The problem:
An exact copy is needed of the lines in the entries below from the line with "Если рассчитывать показатели по" up to and including the line with "последствия. Госавтоинспекция призывает", and of nothing else. Leave the pictures out.

Records to use:
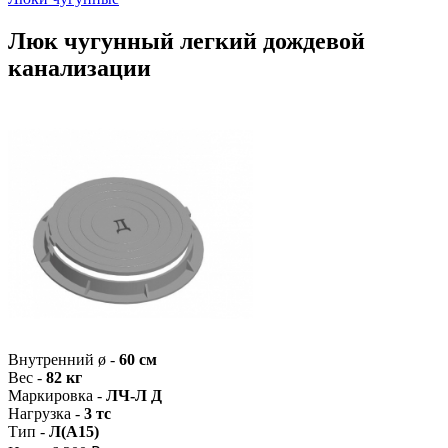
Люк чугунный легкий дождевой
канализации
Внутренний ø -
60 см
Вес -
82 кг
Маркировка -
ЛЧ-Л Д
Нагрузка -
3 тс
Тип -
Л(А15)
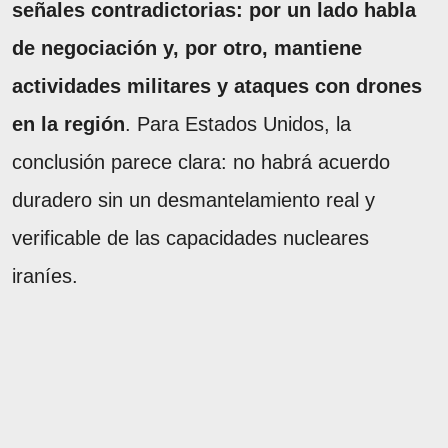
señales contradictorias: por un lado habla
de negociación y, por otro, mantiene
actividades militares y ataques con drones
en la región
. Para Estados Unidos, la
conclusión parece clara: no habrá acuerdo
duradero sin un desmantelamiento real y
verificable de las capacidades nucleares
iraníes.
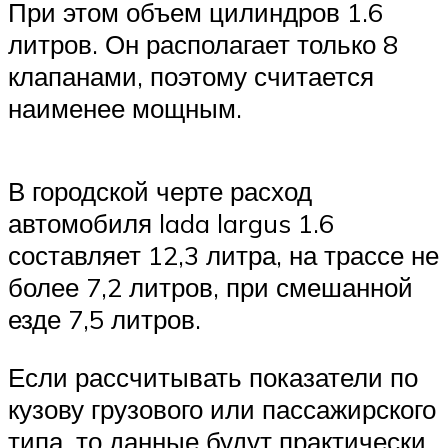
При этом объем цилиндров 1.6
литров. Он располагает только 8
клапанами, поэтому считается
наименее мощным.
В городской черте расход
автомобиля lada largus 1.6
составляет 12,3 литра, на трассе не
более 7,2 литров, при смешанной
езде 7,5 литров.
Если рассчитывать показатели по
кузову грузового или пассажирского
типа, то данные будут практически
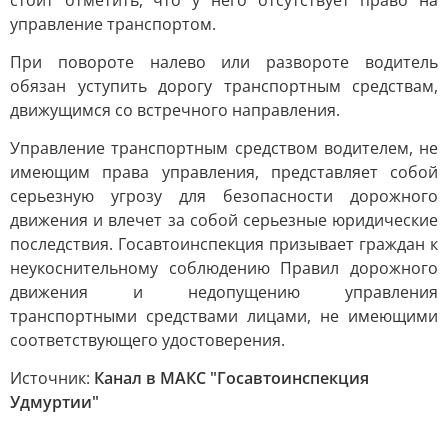
стоит отметить, что у него отсутствует право на
управление транспортом.
При повороте налево или развороте водитель
обязан уступить дорогу транспортным средствам,
движущимся со встречного направления.
Управление транспортным средством водителем, не
имеющим права управления, представляет собой
серьезную угрозу для безопасности дорожного
движения и влечет за собой серьезные юридические
последствия. Госавтоинспекция призывает граждан к
неукоснительному соблюдению Правил дорожного
движения и недопущению управления
транспортными средствами лицами, не имеющими
соответствующего удостоверения.
Источник:
Канал в МАКС "Госавтоинспекция
Удмуртии"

Reply:
Если рассчитывать показатели по
кузову грузового или пассажирского
типа, то данные будут практически
стоит отметить, что у него отсутствует право на
управление транспортом.
При повороте налево или развороте водитель
обязан уступить дорогу транспортным средствам,
движущимся со встречного направления.
Управление транспортным средством водителем, не
имеющим права управления, представляет собой
серьезную угрозу для безопасности дорожного
движения и влечет за собой серьезные юридические
последствия. Госавтоинспекция призывает граждан к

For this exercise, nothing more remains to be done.